The other kudos factor to consider: screenplay. “Gravity” didn’t earn a nomination in that category, even though the filmmakers carefully reminded voters that every vivid visual image had first appeared in the script.

“Interstellar” has a slightly different snag. It is long (169 minutes), with some confusing plot twists and heady scientific theories — there’s more talk about quantum data, wormholes and time-space-gravity than all the episodes of “Cosmos” combined. That may give a pause to some voters, but the script gets bonus points for tackling big ideas on a big scale. In a 2012 interview with Variety, Ted Turner bemoaned the lack of serious films addressing the depletion of earth’s natural resources and our need for solutions. “How many stories can you think of where we’re preparing for the future?” he asked with concern. “And if it’s not coming out of the entertainment business and the information business (i.e., the news media), where else is it going to come from?”
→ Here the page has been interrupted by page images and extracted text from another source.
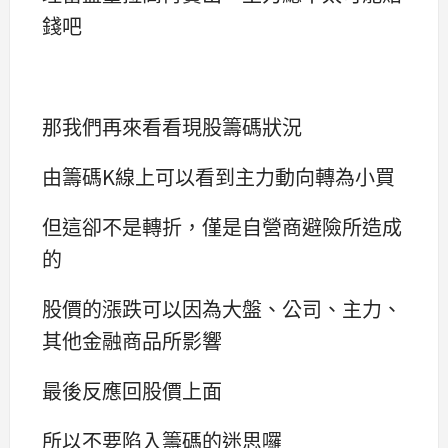
錢吧
那我們再來看看現股籌碼狀況
由籌碼K線上可以看到主力動向轉為小買
但這卻不是轉折，僅是自營商避險所造成
的
股價的漲跌可以因為大盤、公司、主力、
其他金融商品所影響
最後反應回股價上面
所以不要陷入籌碼的迷思囉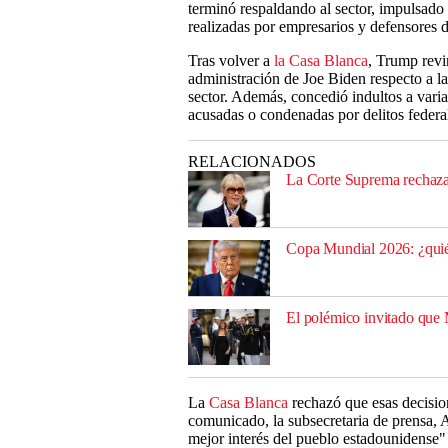
terminó respaldando al sector, impulsado
realizadas por empresarios y defensores d
Tras volver a
la Casa Blanca
, Trump revi
administración de Joe Biden respecto a l
sector. Además, concedió indultos a varia
acusadas o condenadas por delitos federa
RELACIONADOS
La Corte Suprema rechaza 
Copa Mundial 2026: ¿quié
El polémico invitado que 
La
Casa Blanca
rechazó que esas decisio
comunicado, la subsecretaria de prensa, A
mejor interés del pueblo estadounidense" 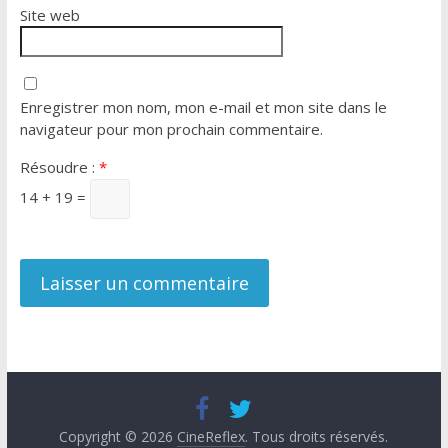
Site web
Enregistrer mon nom, mon e-mail et mon site dans le
navigateur pour mon prochain commentaire.
Résoudre :
*
14 + 19 =
Copyright © 2026
CineReflex
. Tous droits réservés.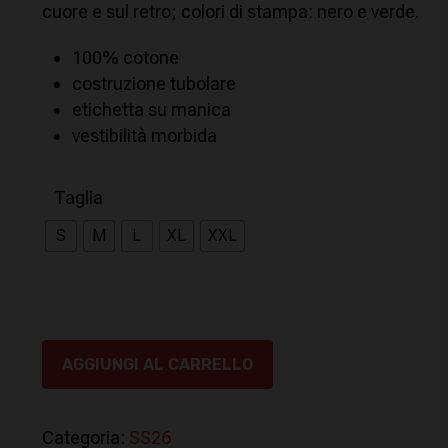
era:
è:
cuore e sul retro; colori di stampa: nero e verde.
33,00€.
16,00€.
100% cotone
costruzione tubolare
etichetta su manica
vestibilità morbida
Taglia
S
M
L
XL
XXL
AGGIUNGI AL CARRELLO
Categoria:
SS26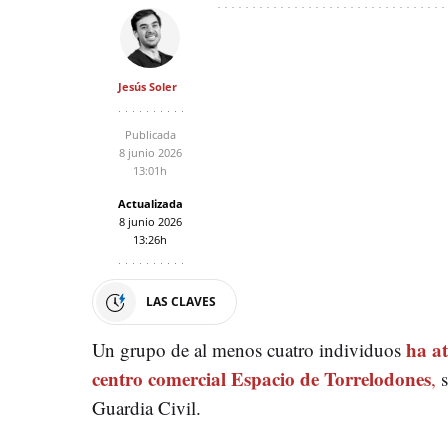
Jesús Soler
Publicada
8 junio 2026
13:01h
Actualizada
8 junio 2026
13:26h
LAS CLAVES
ha at
Un grupo de al menos cuatro individuos
centro comercial Espacio de Torrelodones
,
s
Guardia Civil.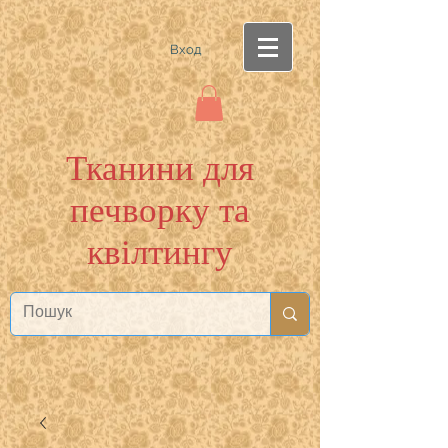
Вход
Тканини для
печворку та
квілтингу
Nolan and his co-writer, Jonathan Nolan, sound the alarm loudly and that alone makes the film worthy of voters’ attention.

While it’s not really an actors’ movie, leads Matthew McConaughey, Anne Hathaway and Jessica Chastain do terrific work and have been tubthumping the film heavily in recent weeks, which should help. Also helping the cause is that Nolan, despite the cutting-edge technology, is in some ways a traditionalist. “Interstellar” uses soundstage sets rather than greenscreen, with a lot of shooting done in L.A.; he also prefers film to digital and he uses good ol’ 70mm. Nobody is going to vote for a film just because of these factors, but they’re positive talking points for Academy members.